Article 32 The directors and supervisors assigned to a subsidiary by the CSBC shall
monitor and verify that the subsidiary complies with its directions for
asset acquisition or disposal.
The audit report, on the adequacy of the acquisition or disposal of asset by
a subsidiary that is a domestic public company, made by the internal audit
personnel of the said subsidiary shall be submitted to the CSBC. The
CSBC may from time to time assign internal audit personnel to conduct
audit projects on the subsidiary that is not a domestic public company, or
order the said subsidiary to retain an external auditor to conduct the audit
projects.
Article 33 The CSBC managers or other employees that violate the Directions shall
be subject to punishment in accordance with the disciplinary measures
provided by the CSBC depending on the severity.

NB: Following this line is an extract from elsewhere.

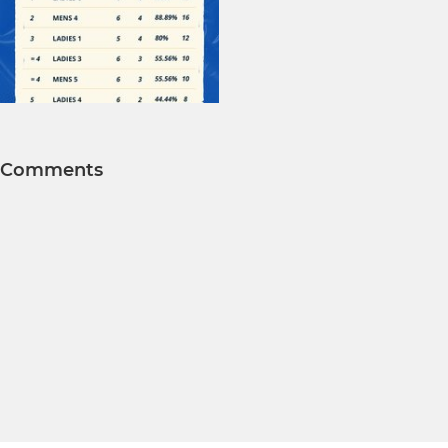
Comments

Article34 Any issue that is not covered by the Directions shall be governed and
construed by the applicable laws and the regulations.
Article 35 These Directions shall prevail if any of the other directions provided by
the CSBC conflicts with this Directions pertaining to asset acquisition or
disposal.
Article 36 These Directions, after being approved by the board of directors, shall be
submitted to the supervisors and the shareholders’ meeting for approval.
The amendment of these Directions shall follow the same procedure.
*This English version is a translation of Articles of Directions for Asset Acquisition or Disposal of
CSBC Corporation in Chinese. In case of any discrepancy, the Chinese version shall prevail.